Thursday, June 27, 2013

Of homecoming queens, boogers, and goodbyes said too soon

 
Laura Hardy, 1980 (thanks, Chris Chebuhar)
 When I was in high school, a pressing problem most days was deciding whether or not to match my knee socks to my blouse. (The rest of the ensemble was a uniform, so it was important to try to hang on to some shred of individualism, you see.) Try as I might, I never seemed to arrive at the look I wanted, and I marveled at the girls whose appearances seemed to have been achieved effortlessly.   

In our class of 507, a few girls did seem to have it all together all the time, pulling into the parking lot looking as if Cinderella's animated birds had carried their clothing to them that morning, trilling and leaving berries in their wake. Laura was one of those girls, completing whatever perfect ensemble she had chosen with blonde waves that Farrah Fawcett would have envied.

You know the type. She was a girl whom those of us less physically fortunate would have had countless reasons to envy. But she wasn’t a “mean girl” – although I didn’t know her nearly as well as others did, I knew it was impossible to feel anything negative about her because she was just so genuinely nice. I admired her, but if I had allowed myself to feel jealous, it just wouldn’t have seemed right.
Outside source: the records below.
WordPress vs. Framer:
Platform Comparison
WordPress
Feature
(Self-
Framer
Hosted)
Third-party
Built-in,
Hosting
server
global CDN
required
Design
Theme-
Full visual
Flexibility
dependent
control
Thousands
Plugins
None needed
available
Here's just one of the reasons I felt that way. This was the Laura I remember:

“Congratulations on making cheerleading, Laura!” I said one morning after results had been posted.

“Oh, thanks – I was really surprised!” she responded, wide-eyed and smiling. “I’m so happy that so many girls were able to make it, but it really makes me sad for the ones that didn’t. I’m going to talk to (so-and-so, the cheerleading moderator) to see if we can have a larger squad.” And she would, and lo and behold, a few other girls would have their days made … which of course made Laura even happier.
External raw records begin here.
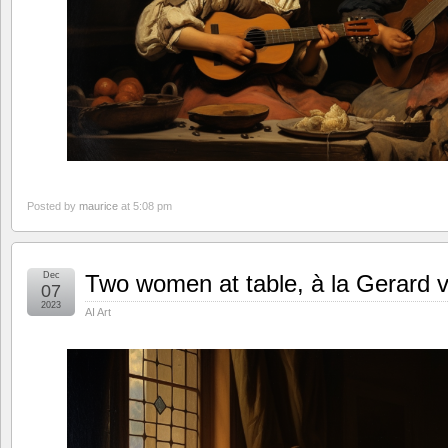
Posted by
maurice
at 5:08 pm
Dec
Two women at table, à la Gerard 
07
2023
AI Art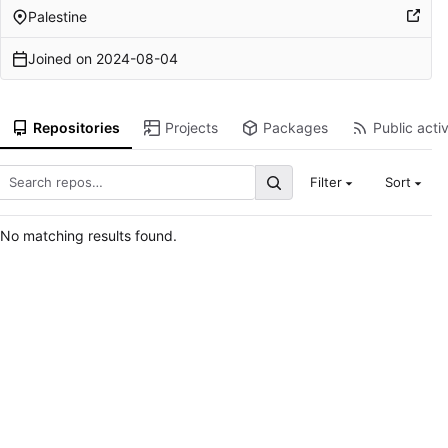
Palestine
Joined on
2024-08-04
Repositories
Projects
Packages
Public activ
Filter
Sort
No matching results found.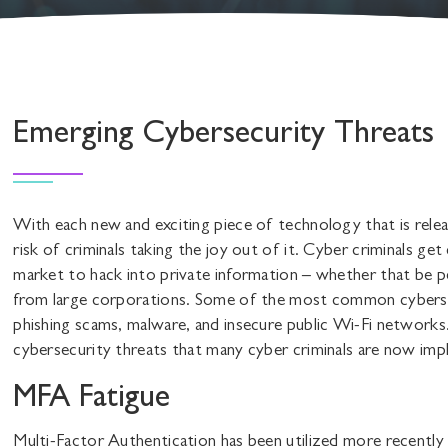
Emerging Cybersecurity Threats
With each new and exciting piece of technology that is relea
risk of criminals taking the joy out of it. Cyber criminals ge
market to hack into private information – whether that be pe
from large corporations. Some of the most common cybersec
phishing scams, malware, and insecure public Wi-Fi network
cybersecurity threats that many cyber criminals are now imp
MFA Fatigue
Multi-Factor Authentication has been utilized more recentl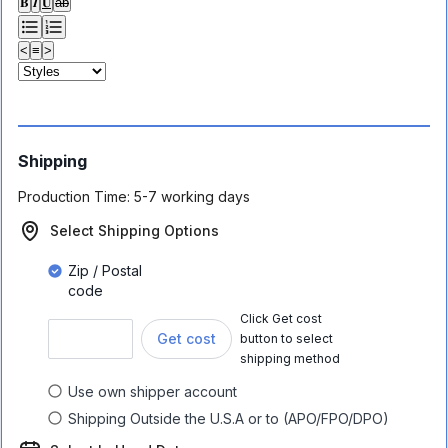
𝐁
𝑰
𝐔
ab
<
≡
>
Shipping
Production Time:
5-7 working days
Select Shipping Options
Zip / Postal
code
Click Get cost
Get cost
button to select
shipping method
Use own shipper account
Shipping Outside the U.S.A or to (APO/FPO/DPO)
Or there was this. I won some minor writing contest once, and the school newspaper carried a little blurb. I had a class with Laura and she gave me a hug and congratulated me. I remember trying to downplay whatever award it was, as it really wasn’t a big deal; I think it may have involved a $25 prize.

Laura, whom everyone liked so much that she was voted homecoming queen, responded: “It IS a big deal. I’d give anything to have a talent like yours.”  And I remember thinking, “What?!” But her words stayed with me.  I guess they’re still with me.

Or this: I need to stress, again, how beautiful this girl was. But I walked into the girls’ restroom one day to see her peering into the mirror with her face smushed so close to it that she was leaving breath marks.  She turned and smiled apologetically.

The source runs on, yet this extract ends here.